Die Wies - Wallfahrtskirche zum Gegeisselten Heiland Gegeiselte Heiland


L'Eglise du Christ flagellé


Pourquoi cette église en plein pâturage?


En 1730, à
Steingaden, on préparait la procession du vendredi-saint. Tous ceux qui avaient un peu de talent mettaient de l'ordre dans ces fameux chars de procession qu'on allait promener à travers toute la ville. Deux personnages travaillaient avec un peu plus de fièvre que les autres: le révérend père Magnus Straub et le frère convers Lukas Schweiger. Les deux travaillaient à une belle image d'un Christ flagellé. Pour faire plus vrai on avait stuqué le bois et mis du cuir. Un peu de peinture rouge et, ici et là, quelques plaies bleues et vertes. Tellement vraie, l'image a quasiment fait scandale par son réalisme terrifiant lors de la procession du vendredi-saint 1730.


On a aussitôt demandé au frère convers de rentrer son Christ flagellé. Il pouvait le mettre où il voulait mais en tout cas ne pas le ressortir! Il l'a alors rangé au grenier de son meilleur ami Jérémias Reele, l'aubergiste du monastère.


La marraine de l'aubergiste qui habitait un peu plus loin à la campagne (à die Wies, composé de tout juste trois fermes...) vint un jour lui rendre visite. Comme elle s'ennuyait un peu dans cette auberge elle est montée dans les étages jusqu'au grenier. Là, elle a découvert le Christ flagellé et elle est tombé à genoux. Le soir avant de repartir Maria Lory
(elle s'appelait ainsi) a demandé à l'aubergiste de lui donner le Christ. Et elle est repartie avec son Christ sur un petit char en bois jusqu'à die Wies.

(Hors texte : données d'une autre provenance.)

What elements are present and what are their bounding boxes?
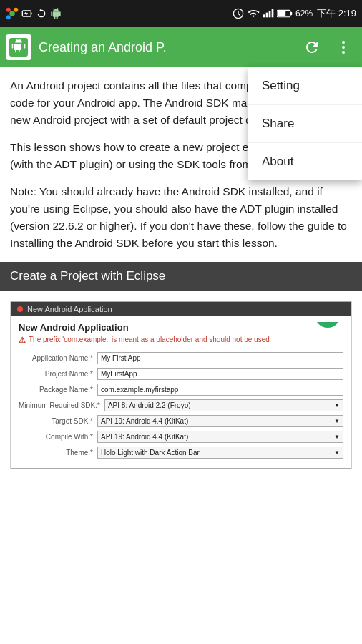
dialog-row-4: Target SDK:* API 19: Android 4.4 (KitKat…	[19, 415, 343, 427]
android-logo-icon	[9, 38, 28, 57]
notification-icon-1	[6, 7, 19, 20]
clock-icon	[233, 8, 244, 19]
dropdown-menu: Setting Share About	[248, 67, 362, 180]
svg-rect-6	[263, 14, 265, 17]
dialog-row-1: Project Name:* MyFirstApp	[19, 368, 343, 380]
menu-item-share[interactable]: Share	[248, 105, 362, 143]
toolbar-title: Creating an Android P.	[39, 40, 299, 55]
dialog-select-3[interactable]: API 8: Android 2.2 (Froyo) ▼	[104, 399, 343, 411]
status-bar-right: 62% 下午 2:19	[233, 7, 356, 20]
refresh-icon	[303, 39, 321, 56]
battery-charging-icon	[21, 8, 33, 19]
chevron-down-icon-3: ▼	[334, 402, 340, 409]
more-options-button[interactable]	[331, 34, 356, 60]
status-bar-left	[6, 7, 62, 20]
svg-rect-12	[278, 11, 285, 16]
status-bar: 62% 下午 2:19	[0, 0, 362, 27]
battery-icon	[277, 9, 293, 19]
dialog-label-2: Package Name:*	[19, 386, 97, 394]
dialog-section-title: New Android Application	[19, 322, 343, 333]
dialog-input-2[interactable]: com.example.myfirstapp	[97, 384, 343, 396]
svg-point-2	[14, 8, 18, 12]
android-avatar-icon	[319, 322, 336, 323]
dialog-label-4: Target SDK:*	[19, 417, 97, 425]
dialog-row-3: Minimum Required SDK:* API 8: Android 2.…	[19, 399, 343, 411]
dialog-screenshot: New Android Application New Android Appl…	[10, 301, 352, 469]
dialog-select-value-5: API 19: Android 4.4 (KitKat)	[101, 433, 188, 441]
dialog-body: New Android Application ⚠ The prefix 'co…	[11, 316, 351, 468]
dialog-select-4[interactable]: API 19: Android 4.4 (KitKat) ▼	[97, 415, 343, 427]
dialog-label-0: Application Name:*	[19, 354, 97, 362]
android-icon	[50, 8, 62, 19]
dialog-titlebar: New Android Application	[11, 302, 351, 316]
more-vertical-icon	[335, 39, 352, 56]
svg-point-1	[6, 8, 11, 12]
dialog-label-3: Minimum Required SDK:*	[19, 401, 104, 409]
dialog-select-value-3: API 8: Android 2.2 (Froyo)	[108, 401, 191, 409]
dialog-label-1: Project Name:*	[19, 370, 97, 378]
paragraph-3: Note: You should already have the Androi…	[10, 183, 352, 252]
dialog-input-1[interactable]: MyFirstApp	[97, 368, 343, 380]
section-header: Create a Project with Eclipse	[0, 262, 362, 291]
dialog-input-0[interactable]: My First App	[97, 352, 343, 364]
toolbar-actions	[299, 34, 356, 60]
dialog-titlebar-dot	[17, 306, 23, 312]
dialog-warning-text: The prefix 'com.example.' is meant as a …	[29, 336, 270, 343]
dialog-warning: ⚠ The prefix 'com.example.' is meant as …	[19, 336, 343, 345]
dialog-row-5: Compile With:* API 19: Android 4.4 (KitK…	[19, 431, 343, 443]
android-dialog: New Android Application New Android Appl…	[11, 301, 351, 469]
dialog-label-5: Compile With:*	[19, 433, 97, 441]
chevron-down-icon-5: ▼	[334, 434, 340, 440]
svg-rect-9	[272, 9, 274, 17]
dialog-row-0: Application Name:* My First App	[19, 352, 343, 364]
menu-item-about[interactable]: About	[248, 143, 362, 180]
dialog-titlebar-text: New Android Application	[27, 305, 112, 313]
dialog-row-2: Package Name:* com.example.myfirstapp	[19, 384, 343, 396]
wifi-icon	[247, 8, 260, 19]
refresh-button[interactable]	[299, 34, 325, 60]
battery-percentage: 62%	[295, 9, 313, 19]
svg-rect-11	[290, 12, 292, 16]
menu-item-setting[interactable]: Setting	[248, 67, 362, 105]
svg-point-15	[342, 46, 345, 49]
svg-point-16	[342, 51, 345, 54]
svg-rect-8	[269, 11, 271, 17]
chevron-down-icon-4: ▼	[334, 418, 340, 424]
chevron-down-icon-6: ▼	[334, 449, 340, 456]
dialog-select-value-4: API 19: Android 4.4 (KitKat)	[101, 417, 188, 425]
dialog-select-5[interactable]: API 19: Android 4.4 (KitKat) ▼	[97, 431, 343, 443]
dialog-row-6: Theme:* Holo Light with Dark Action Bar …	[19, 447, 343, 459]
sync-icon	[36, 8, 47, 19]
time-display: 下午 2:19	[317, 7, 356, 20]
svg-rect-7	[266, 13, 268, 18]
toolbar: Creating an Android P. Setting Share Abo…	[0, 27, 362, 67]
svg-point-0	[9, 11, 15, 16]
app-logo	[6, 34, 31, 60]
svg-point-3	[6, 15, 11, 19]
svg-point-14	[342, 41, 345, 44]
dialog-label-6: Theme:*	[19, 449, 97, 457]
dialog-select-6[interactable]: Holo Light with Dark Action Bar ▼	[97, 447, 343, 459]
dialog-select-value-6: Holo Light with Dark Action Bar	[101, 449, 200, 457]
signal-icon	[263, 8, 274, 19]
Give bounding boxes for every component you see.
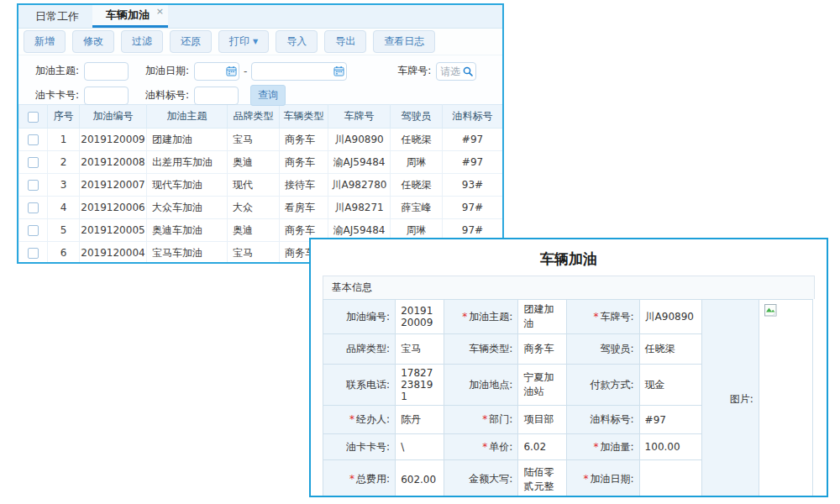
filter-plate-label: 车牌号: — [382, 64, 431, 78]
cell-fuel-grade: #97 — [443, 129, 503, 151]
field-value: 宁夏加油站 — [518, 365, 567, 406]
cell-brand: 现代 — [228, 174, 280, 197]
row-checkbox[interactable] — [28, 134, 39, 145]
cell-driver[interactable]: 周琳 — [391, 151, 443, 174]
image-field-value — [759, 300, 812, 498]
broken-image-icon — [764, 304, 777, 317]
field-label: *经办人: — [323, 406, 396, 434]
cell-plate[interactable]: 川A90890 — [328, 129, 391, 151]
required-marker: * — [349, 473, 354, 485]
required-marker: * — [349, 413, 354, 425]
cell-vehicle-type: 商务车 — [280, 129, 328, 151]
field-value: 602.00 — [396, 460, 444, 498]
filter-date-label: 加油日期: — [140, 64, 189, 78]
query-button[interactable]: 查询 — [250, 85, 286, 106]
table-row: 42019120006大众车加油大众看房车川A98271薛宝峰97# — [19, 197, 503, 219]
row-checkbox[interactable] — [28, 202, 39, 213]
cell-topic[interactable]: 奥迪车加油 — [147, 219, 228, 242]
export-button[interactable]: 导出 — [324, 30, 366, 53]
date-to-field[interactable] — [251, 62, 347, 81]
column-header: 油料标号 — [443, 105, 503, 129]
cell-index: 4 — [48, 197, 80, 219]
field-value: 团建加油 — [518, 300, 567, 334]
column-header: 车辆类型 — [280, 105, 328, 129]
import-button[interactable]: 导入 — [276, 30, 318, 53]
row-checkbox[interactable] — [28, 225, 39, 236]
chevron-down-icon: ▼ — [253, 38, 258, 45]
select-all-checkbox[interactable] — [28, 112, 39, 123]
topic-input[interactable] — [84, 62, 129, 81]
cell-topic[interactable]: 出差用车加油 — [147, 151, 228, 174]
field-label: 油料标号: — [567, 406, 639, 434]
field-value: 陈丹 — [396, 406, 444, 434]
print-button[interactable]: 打印 ▼ — [218, 30, 269, 53]
detail-form: 加油编号:2019120009*加油主题:团建加油*车牌号:川A90890图片:… — [323, 299, 813, 497]
field-value: 17827238191 — [396, 365, 444, 406]
cell-record-id[interactable]: 2019120006 — [80, 197, 147, 219]
cell-index: 6 — [48, 242, 80, 265]
cell-brand: 奥迪 — [228, 219, 280, 242]
select-all-cell — [19, 105, 48, 129]
cell-driver[interactable]: 薛宝峰 — [391, 197, 443, 219]
cell-plate[interactable]: 渝AJ59484 — [328, 151, 391, 174]
field-label: *加油主题: — [444, 300, 518, 334]
cell-fuel-grade: #97 — [443, 151, 503, 174]
field-label: 加油地点: — [444, 365, 518, 406]
card-number-input[interactable] — [84, 87, 129, 105]
cell-topic[interactable]: 大众车加油 — [147, 197, 228, 219]
calendar-icon[interactable] — [333, 66, 344, 76]
column-header: 车牌号 — [328, 105, 391, 129]
cell-plate[interactable]: 川A98271 — [328, 197, 391, 219]
row-checkbox[interactable] — [28, 180, 39, 191]
restore-button[interactable]: 还原 — [170, 30, 212, 53]
cell-fuel-grade: 97# — [443, 197, 503, 219]
cell-topic[interactable]: 宝马车加油 — [147, 242, 228, 265]
required-marker: * — [482, 441, 487, 453]
field-value: 陆佰零贰元整 — [518, 460, 567, 498]
tab-daily-work[interactable]: 日常工作 — [22, 5, 92, 28]
cell-topic[interactable]: 现代车加油 — [147, 174, 228, 197]
field-label: *总费用: — [323, 460, 396, 498]
view-log-button[interactable]: 查看日志 — [373, 30, 435, 53]
cell-record-id[interactable]: 2019120009 — [80, 129, 147, 151]
cell-vehicle-type: 看房车 — [280, 197, 328, 219]
cell-driver[interactable]: 任晓渠 — [391, 129, 443, 151]
calendar-icon[interactable] — [226, 66, 237, 76]
field-label: *加油量: — [567, 434, 639, 460]
tab-vehicle-refuel[interactable]: 车辆加油 × — [92, 5, 168, 28]
edit-button[interactable]: 修改 — [72, 30, 114, 53]
screen: 日常工作 车辆加油 × 新增 修改 过滤 还原 打印 ▼ 导入 导出 查看日志 … — [0, 0, 840, 504]
cell-topic[interactable]: 团建加油 — [147, 129, 228, 151]
add-button[interactable]: 新增 — [24, 30, 66, 53]
cell-index: 2 — [48, 151, 80, 174]
cell-record-id[interactable]: 2019120008 — [80, 151, 147, 174]
row-checkbox-cell — [19, 242, 48, 265]
date-from-input[interactable] — [194, 62, 239, 81]
close-tab-icon[interactable]: × — [156, 6, 164, 17]
image-field-label: 图片: — [701, 300, 759, 498]
column-header: 品牌类型 — [228, 105, 280, 129]
cell-fuel-grade: 93# — [443, 174, 503, 197]
plate-picker-input[interactable] — [436, 62, 476, 81]
row-checkbox[interactable] — [28, 157, 39, 168]
field-label: 联系电话: — [323, 365, 396, 406]
grade-input[interactable] — [194, 87, 239, 105]
field-value: 川A90890 — [639, 300, 701, 334]
cell-brand: 宝马 — [228, 242, 280, 265]
field-value — [639, 460, 701, 498]
cell-index: 5 — [48, 219, 80, 242]
filter-button[interactable]: 过滤 — [121, 30, 163, 53]
main-window: 日常工作 车辆加油 × 新增 修改 过滤 还原 打印 ▼ 导入 导出 查看日志 … — [17, 3, 504, 264]
field-value: 6.02 — [518, 434, 567, 460]
cell-plate[interactable]: 川A982780 — [328, 174, 391, 197]
search-icon[interactable] — [462, 66, 474, 77]
cell-vehicle-type: 商务车 — [280, 151, 328, 174]
required-marker: * — [584, 473, 589, 485]
date-to-input[interactable] — [251, 62, 347, 81]
row-checkbox[interactable] — [28, 248, 39, 259]
cell-record-id[interactable]: 2019120005 — [80, 219, 147, 242]
cell-record-id[interactable]: 2019120007 — [80, 174, 147, 197]
cell-record-id[interactable]: 2019120004 — [80, 242, 147, 265]
cell-driver[interactable]: 任晓渠 — [391, 174, 443, 197]
cell-vehicle-type: 接待车 — [280, 174, 328, 197]
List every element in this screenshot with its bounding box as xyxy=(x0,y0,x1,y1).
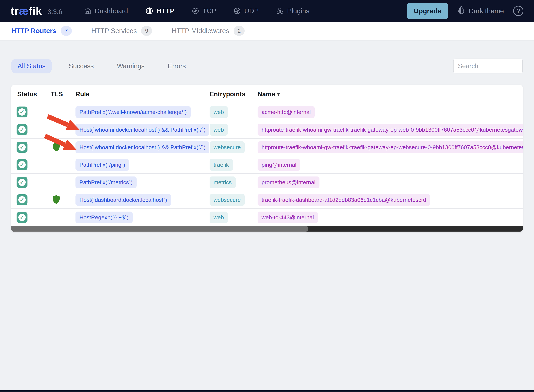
status-ok-badge: ✓ xyxy=(17,142,28,153)
col-rule[interactable]: Rule xyxy=(72,90,206,98)
status-ok-badge: ✓ xyxy=(17,124,28,135)
tab-http-services[interactable]: HTTP Services 9 xyxy=(91,26,152,36)
main-nav: Dashboard HTTP TCP UDP Plugins xyxy=(84,7,309,15)
check-icon: ✓ xyxy=(18,214,26,221)
version-label: 3.3.6 xyxy=(47,8,62,16)
search-box xyxy=(453,59,523,73)
tcp-icon xyxy=(192,7,199,15)
filter-errors[interactable]: Errors xyxy=(161,59,192,73)
entrypoint-chip: metrics xyxy=(210,177,236,188)
tab-http-routers[interactable]: HTTP Routers 7 xyxy=(11,26,72,36)
col-status[interactable]: Status xyxy=(11,90,47,98)
entrypoint-chip: web xyxy=(210,106,228,118)
status-filters: All Status Success Warnings Errors xyxy=(11,59,192,73)
entrypoint-chip: web xyxy=(210,212,228,223)
filter-warnings[interactable]: Warnings xyxy=(111,59,151,73)
tab-count-badge: 9 xyxy=(141,26,152,36)
filter-success[interactable]: Success xyxy=(62,59,100,73)
scrollbar-thumb[interactable] xyxy=(11,226,308,232)
status-ok-badge: ✓ xyxy=(17,159,28,170)
nav-item-plugins[interactable]: Plugins xyxy=(276,7,309,15)
table-row[interactable]: ✓ Host(`dashboard.docker.localhost`) web… xyxy=(11,191,523,208)
status-ok-badge: ✓ xyxy=(17,194,28,205)
rule-chip: Host(`dashboard.docker.localhost`) xyxy=(76,194,171,206)
tls-shield-icon xyxy=(52,202,60,205)
globe-icon xyxy=(145,7,153,15)
section-tabs: HTTP Routers 7 HTTP Services 9 HTTP Midd… xyxy=(0,22,534,40)
nav-item-http[interactable]: HTTP xyxy=(145,7,175,15)
rule-chip: HostRegexp(`^.+$`) xyxy=(76,212,132,223)
udp-icon xyxy=(233,7,241,15)
navbar-right: Upgrade Dark theme ? xyxy=(407,3,523,19)
table-row[interactable]: ✓ Host(`whoami.docker.localhost`) && Pat… xyxy=(11,121,523,138)
droplet-contrast-icon xyxy=(458,6,465,16)
filter-toolbar: All Status Success Warnings Errors xyxy=(11,59,523,73)
entrypoint-chip: traefik xyxy=(210,159,233,171)
sort-caret-icon: ▾ xyxy=(277,91,279,97)
tab-http-middlewares[interactable]: HTTP Middlewares 2 xyxy=(172,26,245,36)
nav-item-udp[interactable]: UDP xyxy=(233,7,259,15)
name-chip: web-to-443@internal xyxy=(258,212,318,223)
name-chip: prometheus@internal xyxy=(258,177,319,188)
table-row[interactable]: ✓ PathPrefix(`/.well-known/acme-challeng… xyxy=(11,103,523,121)
tls-shield-icon xyxy=(52,149,60,152)
check-icon: ✓ xyxy=(18,179,26,186)
traefik-logo: træfik xyxy=(11,5,42,17)
table-row[interactable]: ✓ PathPrefix(`/metrics`) metrics prometh… xyxy=(11,173,523,191)
name-chip: httproute-traefik-whoami-gw-traefik-trae… xyxy=(258,141,523,153)
name-chip: traefik-traefik-dashboard-af1d2ddb83a06e… xyxy=(258,194,430,206)
check-icon: ✓ xyxy=(18,161,26,168)
rule-chip: PathPrefix(`/.well-known/acme-challenge/… xyxy=(76,106,191,118)
check-icon: ✓ xyxy=(18,144,26,151)
col-entrypoints[interactable]: Entrypoints xyxy=(206,90,254,98)
nav-item-dashboard[interactable]: Dashboard xyxy=(84,7,128,15)
check-icon: ✓ xyxy=(18,126,26,133)
entrypoint-chip: websecure xyxy=(210,141,245,153)
name-chip: acme-http@internal xyxy=(258,106,315,118)
col-name[interactable]: Name ▾ xyxy=(254,90,523,98)
status-ok-badge: ✓ xyxy=(17,177,28,188)
help-icon[interactable]: ? xyxy=(513,6,523,16)
horizontal-scrollbar[interactable] xyxy=(11,226,523,232)
routers-table-wrap: Status TLS Rule Entrypoints Name ▾ ✓ Pat… xyxy=(11,85,523,232)
upgrade-button[interactable]: Upgrade xyxy=(407,3,448,19)
rule-chip: Host(`whoami.docker.localhost`) && PathP… xyxy=(76,124,209,136)
check-icon: ✓ xyxy=(18,108,26,116)
theme-toggle[interactable]: Dark theme xyxy=(458,6,504,16)
entrypoint-chip: web xyxy=(210,124,228,136)
status-ok-badge: ✓ xyxy=(17,212,28,223)
home-icon xyxy=(84,7,91,15)
check-icon: ✓ xyxy=(18,196,26,203)
filter-all-status[interactable]: All Status xyxy=(11,59,52,73)
col-tls[interactable]: TLS xyxy=(47,90,72,98)
table-row[interactable]: ✓ HostRegexp(`^.+$`) web web-to-443@inte… xyxy=(11,208,523,226)
tab-count-badge: 7 xyxy=(61,26,72,36)
table-row[interactable]: ✓ PathPrefix(`/ping`) traefik ping@inter… xyxy=(11,156,523,173)
tab-count-badge: 2 xyxy=(234,26,245,36)
rule-chip: PathPrefix(`/metrics`) xyxy=(76,177,137,188)
routers-table: Status TLS Rule Entrypoints Name ▾ ✓ Pat… xyxy=(11,85,523,232)
table-header: Status TLS Rule Entrypoints Name ▾ xyxy=(11,85,523,103)
table-row[interactable]: ✓ Host(`whoami.docker.localhost`) && Pat… xyxy=(11,138,523,156)
plugins-icon xyxy=(276,7,284,15)
rule-chip: Host(`whoami.docker.localhost`) && PathP… xyxy=(76,141,209,153)
top-navbar: træfik 3.3.6 Dashboard HTTP TCP UDP xyxy=(0,0,534,22)
rule-chip: PathPrefix(`/ping`) xyxy=(76,159,129,171)
status-ok-badge: ✓ xyxy=(17,107,28,117)
nav-item-tcp[interactable]: TCP xyxy=(192,7,216,15)
theme-toggle-label: Dark theme xyxy=(469,7,504,15)
name-chip: ping@internal xyxy=(258,159,300,171)
name-chip: httproute-traefik-whoami-gw-traefik-trae… xyxy=(258,124,523,136)
search-input[interactable] xyxy=(458,62,534,70)
entrypoint-chip: websecure xyxy=(210,194,245,206)
bottom-edge-bar xyxy=(0,390,534,392)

Jusqu'ici l'histoire est simplement anecdotique, mais elle devient plus importante puisqu'un jour, 8 ans plus tard, en 1738, un miracle s'est produit. Le 14 juin, Maria Lory, qui priait comme chaque jour devant son Christ, s'est rendu compte que le Christ pleurait. Les voisins alertés ont constaté qu'en effet le Christ pleurait. On alerta alors les voisins des voisins et les voisins des voisins des voisins et bientôt une foule entière de Steingaden même est venue voir le Christ de Maria Lory qui pleurait! Et tous les jours se sont organisées des processions. Naturellement le Christ fut déplacé dans l'église de die Wies. Malheureusement l'église n'était pas en mesure de recevoir plus qu'une quinzaine de personnes. Il a fallu que le chapitre de Steingaden prenne la décision de construire une nouvelle église. En 1743 l'abbé de Steingaden, Hyazinth Gassner, a choisi les metteurs en scène de cette image du Christ flagellé. Avec un goût tout bavarois il a choisi le meilleur architecte et le meilleur sculpteur: Dominikus Zimmermann et Anton Sturm
. Dominikus Zimmermann avait déjà fait ses preuves à travers toute la Bavière et arrivait à la fin de sa carrière. Ce fut pour lui une sorte de testament spirituel dans lequel il a donné le meilleur de lui même.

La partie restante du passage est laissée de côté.